Opinion

Obama’s quagmire

Opponents of the Vietnam War — that seemingly endless, inconclusive, increasingly unpopular and ever-more-deadly and costly conflict — called it a “quagmire.” They said it was unwinnable and should never have been fought — and that America must avoid similar future wars. Today, our real risk of “quagmire” is Libya.

Our Nobel Peace Prize-winning president has gotten things badly wrong. By demanding Moammar Khadafy’s ouster while restricting US military force to the more limited objective of protecting innocent civilians, President Obama has set himself up for massive strategic failure.

Yet America is now committed. Khadafy won’t care that he’s being bombed for “humanitarian” rather than “regime change” reasons; it is absolutely certain that, once able, he’ll retaliate against those doing his forces mortal harm. If he keeps power over any significant part of Libya, he’ll likely return to international terrorism, as he has already threatened. He may also resume his quest for nuclear weapons — and this time we’ll have no hope of negotiating him out of it as we did in 2003-04.

Obama is hypersensitive to the Vietnam analogy — arguing, for example, as he authorized a US “surge” in Afghanistan in 2009 that it is not another Vietnam.

Of course, Vietnam became a “quagmire” because of US unwillingness to persevere to reach our legitimate objectives. Obama entirely ignored the critical point that Gen. Creighton Abrams’ strategy had placed us on the path to victory in Vietnam, and that it was a failure of American will, not battlefield defeat, that humbled us there.

And just so is Libya now increasingly a “quagmire” — because Obama’s decision to intervene was perilously late and limited, and later compounded by his mistake in drastically curtailing US strike missions. Two immediate steps are required to prevent the stalemate from becoming permanent.

First, we must reverse course immediately and declare regime change to be our military objective, followed by substantial airstrikes against Khadafy’s military forces, whether or not they are imminently threatening civilians. Even now, US airpower should be intimidating enough to shatter the regime, and dramatically close the firepower disparity on the ground to permit an opposition victory.

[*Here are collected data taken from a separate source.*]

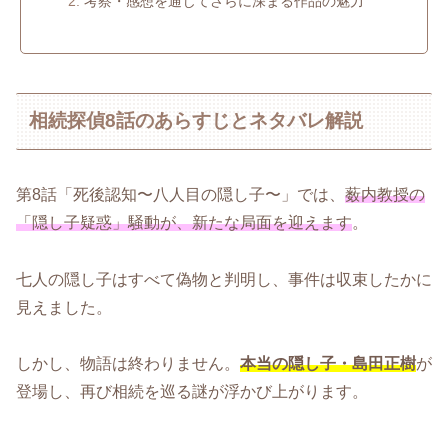
考察・感想を通じてさらに深まる作品の魅力
相続探偵8話のあらすじとネタバレ解説
第8話「死後認知〜八人目の隠し子〜」では、
薮内教授の
「隠し子疑惑」騒動が、新たな局面を迎えます
。
七人の隠し子はすべて偽物と判明し、事件は収束したかに
見えました。
しかし、物語は終わりません。
本当の隠し子・島田正樹
が
登場し、再び相続を巡る謎が浮かび上がります。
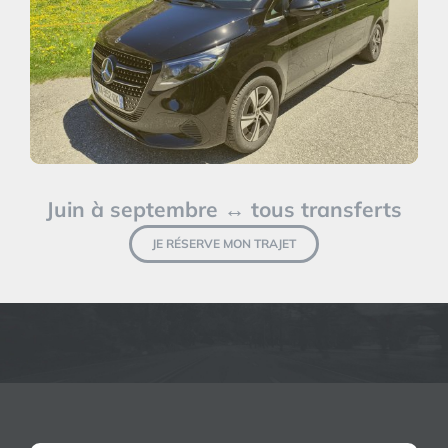
Juin à septembre ↔ tous transferts
JE RÉSERVE MON TRAJET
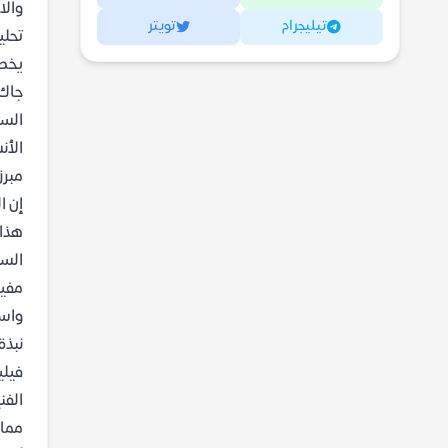
والا
تيليجرام
تويتر
تحلي
يخصص
جاك 
السل
الأن
مبرز
إن ا
هذا 
السف
مفيد
واسع
نبذة
فيلي
الفن
مما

Our NATO allies will welcome our return to active strike missions. So too will the Arab League, whose leaders must be appalled at that Obama and NATO are risking failure, thus risking an armed and dangerous Khadafy remaining in power in their back yard. (For those who care, Security Council Resolution 1973’s authorization of force to protect Libyan civilians is so vague it can easily justify Khadafy’s overthrow: What better way to protect those civilians?)

Second, because Libya’s opposition leadership is still inchoate at best, we must identify anti-Khadafy figures who are pro-Western and find ways, overt or covert, to strengthen their hands. This will help both in opposing Khadafy today, and in any post-Khadafy government. Without confidence in the soundness of the opposition leaders, there is no justification for NATO supplying even light weapons, whose ultimate destination we can only guess. Failing to identify reliable leaders now will make any post-Khadafy regime, already problematic, potentially even more dangerous.

Thus far, however, Obama cant bring himself to act. Instead, he contends that Khadafy is being “squeezed” in other ways, most notably that his regime is running out of money — an ironic concern for a president who acts as though no such constraints apply to him.

It is similarly troubling that Obama could say, as he did last week, “I think over the long term, Khadafy will go, and we will be successful.” There is no better road to “quagmire” than to see Khadafy’s departure as a “long term” eventuality, before which he can cause incalculable damage and destruction, both within Libya and internationally through returning to terrorism.

Our president’s most muscular recent action was to co-author an opinion article with Britain’s David Cameron and France’s Nicholas Sarkozy. This plainly reflects Obama’s view that writings and speeches are all that a president is really required to do. Sadly, of course, articles and speeches are simply the articulation of policy, not policy in action. Nor do op-eds constitute leadership.

Woodrow Wilson once wrote about himself: “I am a vague, conjectural personality, more made up of opinions and academic prepossessions than of human traits and red corpuscles.” Dreamer that he was, Wilson could have been describing his ideological descendant, Barack Obama. What we need right now is exactly the opposite of Wilson’s presidential persona, or we shall surely see a true quagmire in Libya.

John Bolton, a former US ambassador to the UN, is author of “Surrender Is Not an Option.”